Tuesday, December 11, 2007

The Christmas Box

The Christmas Box wasn't written to end up #1 on the New York Time's Bestsellers list, but that is exactly where it found itself in 1995. Richard Paul Evans wrote this simple yet poignant Christmas story for his daughters and self published it for a few family friends back in 1993. Little did he imagine that his story would spread to millions of people around the world.

The Plot:

Richard Evans is a young father and entrepreneur living in Utah. He has become a partner in a new business venture and is working feverishly to get his family ahead. When the opportunity comes for Richard, his wife Keri and their three year old daughter Jenna to become a live in family with an elderly lady in her Victorian mansion, they jump at the chance. The Evanses and MaryAnne Parkin become fast friends and soon they all feel like one family.

But Richard has begun to work more and more, and with the holiday rush on he is unable to spend as much time with Keri and Jenna as they would like. Then Richard begins having dreams, dreams that lead to the discovery of a mysterious Christmas box filled with aged letters to an unknown "Beloved". And Mary has begun acting strange as well. She has periods of sullenness and is earnestly entreating Richard to answer the question "What was the first gift of Christmas?" Richard must now find for himself the answer to that question, an answer that will change his life and also that of his family's.

My Review (Caution-Spoilers):

At first, The Christmas Box can seem like just another one of those overly sweet and stifling stories that seem to fill this season. But there is a deeper meaning hidden in this simple yet profound story and it centers around the answer to the question that Mary poses to Richard. "What was the first gift of Christmas?"

At first Richard gives a flippant answer, but then he sees that Mary considers this question the most important one that he will ever answer. It isn't until Richard learns of the pain that Mary has suffered for many years that he receives his answer and is able to see the error he is making. Through Mary and the poignant letters that fill the Christmas box, Richard comes to realize that the first gift of Christmas was a child. "For God so loved the world that he gave his one and only Son, that whoever believes in him shall not perish but have eternal life." John 3:16.

The years of childhood are precious, not only to the child, but also to parents. It is an innocent time that can never be recaptured and is often too easily missed. Richard had focused on making alot of money for his family to enjoy later in life. What he had failed to realize, however, was that one of the most precious times that he had been given was slipping away right under his nose. Mary had seen it happen in her own life, and she loved the Evanses too much to see it happen in theirs. "She knew that in my quest for success in this world I had been trading diamonds for stones. She knew, and she loved me enough to help me see."

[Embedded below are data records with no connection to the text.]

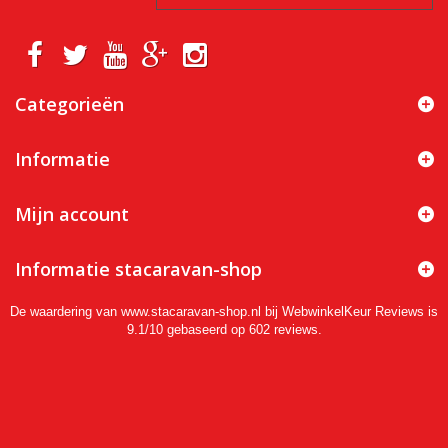
Categorieën
Informatie
Mijn account
Informatie stacaravan-shop
De waardering van www.stacaravan-shop.nl bij
WebwinkelKeur Reviews
is
9.1/10 gebaseerd op 602 reviews.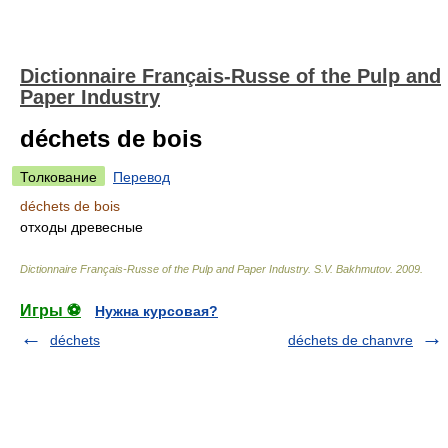
Dictionnaire Français-Russe of the Pulp and
Paper Industry
déchets de bois
Толкование
Перевод
déchets de bois
отходы древесные
Dictionnaire Français-Russe of the Pulp and Paper Industry
.
S.V. Bakhmutov
.
2009
.
Игры ⚽
Нужна курсовая?
déchets
déchets de chanvre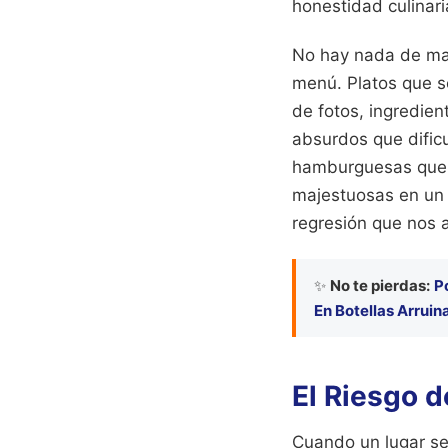
honestidad culinari
No hay nada de malo
menú. Platos que s
de fotos, ingredien
absurdos que dificu
hamburguesas que s
majestuosas en un p
regresión que nos a
✨
No te pierdas:
P
En Botellas Arrui
El Riesgo 
Cuando un lugar se 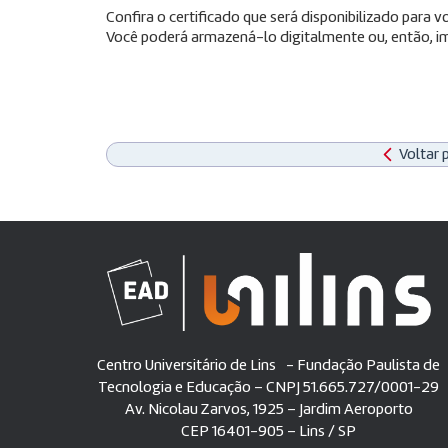
Confira o certificado que será disponibilizado para
Você poderá armazená-lo digitalmente ou, então, im
Voltar 
Centro Universitário de Lins - Fundação Paulista de
Tecnologia e Educação – CNPJ 51.665.727/0001-29
Av. Nicolau Zarvos, 1925 – Jardim Aeroporto
CEP 16401-905 – Lins / SP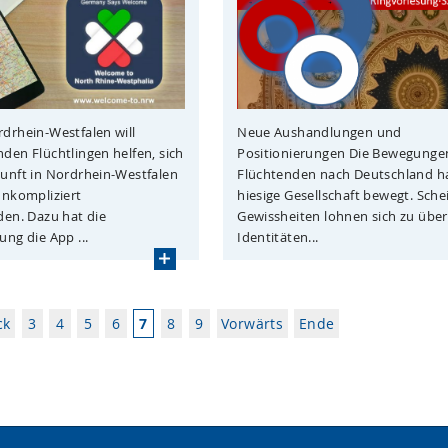
Neue Aushandlungen und
drhein-Westfalen will
Positionierungen Die Bewegunge
den Flüchtlingen helfen, sich
Flüchtenden nach Deutschland ha
unft in Nordrhein-Westfalen
hiesige Gesellschaft bewegt. Sch
unkompliziert
Gewissheiten lohnen sich zu übe
den. Dazu hat die
Identitäten...
ng die App ...
ck
3
4
5
6
7
8
9
Vorwärts
Ende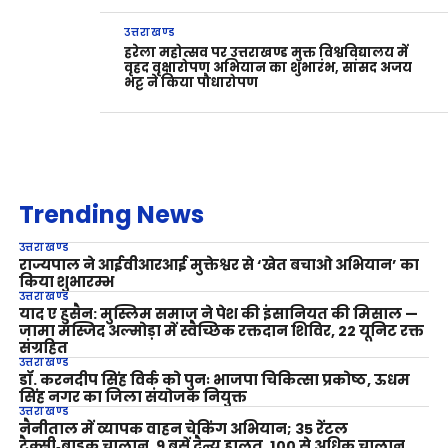
उत्तराखण्ड
हरेला महोत्सव पर उत्तराखण्ड मुक्त विश्वविद्यालय में
वृहद वृक्षारोपण अभियान का शुभारंभ, सांसद अजय
भट्ट ने किया पौधारोपण
Trending News
उत्तराखण्ड
राज्यपाल ने आईवीआरआई मुक्तेश्वर से ‘खेत बचाओ अभियान’ का
किया शुभारम्भ
उत्तराखण्ड
याद ए हुसैन: मुस्लिम समाज ने पेश की इंसानियत की मिसाल —
जामा मस्जिद अल्मोड़ा में स्वैच्छिक रक्तदान शिविर, 22 यूनिट रक्त
संग्रहित
उत्तराखण्ड
डॉ. करनदीप सिंह विर्क को पुनः भाजपा चिकित्सा प्रकोष्ठ, ऊधम
सिंह नगर का जिला संयोजक नियुक्त
उत्तराखण्ड
नैनीताल में व्यापक वाहन चेकिंग अभियान; 35 रेंटल
टैक्सी‑बाइक चालान, 9 बसें दैन्य हालत, 100 से अधिक चालान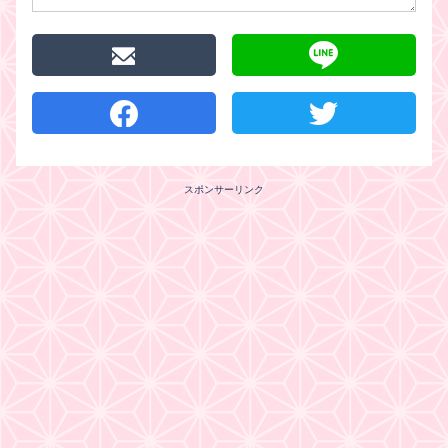
スポンサーリンク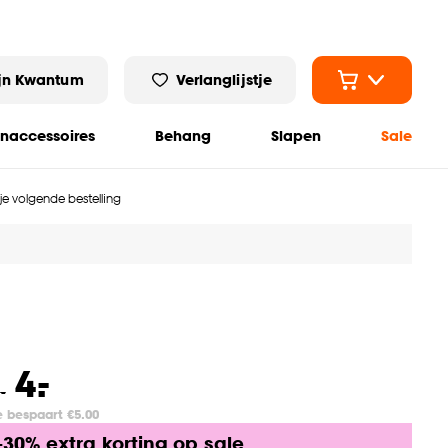
jn Kwantum
Verlanglijstje
naccessoires
Behang
Slapen
Sale
 je volgende bestelling
-
4.
.
-
e bespaart €5.00
-30% extra korting op sale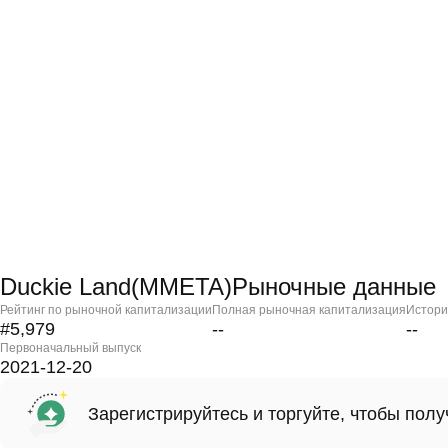
Duckie Land(MMETA)Рыночные данные
Рейтинг по рыночной капитализации
Полная рыночная капитализация
Истори
#5,979
--
--
Первоначальный выпуск
2021-12-20
Зарегистрируйтесь и торгуйте, чтобы пол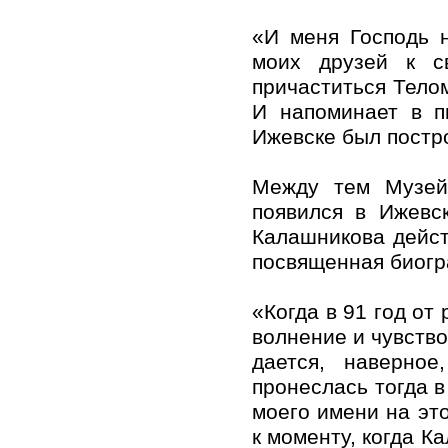
«И меня Господь 
моих друзей к с
причаститься Тело
И напоминает в п
Ижевске был постр
Между тем Музейн
появился в Ижевс
Калашникова дейст
посвященная биогр
«Когда в 91 год от
волнение и чувство
дается, наверное
пронеслась тогда в
моего имени на эт
к моменту, когда К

Ultimately, The Christmas Box takes us beyond what this world calls happiness and success, and instead shows us the things and the people that really matter can often be found just down the hall or across the dinner table. This is a story that reminds all of us to slow down and enjoy the time that we have with our families and loved ones and to remember that the greatest gift ever given came in the form of a baby boy, given up by his Father that we might be reconciled and saved from ourselves.

The Movie:
In 1995, The Christmas Box was released as a television movie and eventually on to video. It stars Richard Thomas, Annette O'Toole and the wonderful Maureen O'Hara. The first time I ever saw it, I was about 10 and was having a Christmas slumber party with a few of my friends. The movie gripped us from the very beginning and we stayed up until 1 am just to find out how it ended. It is a great family film and has become one of my favorite Christmas movies of all time.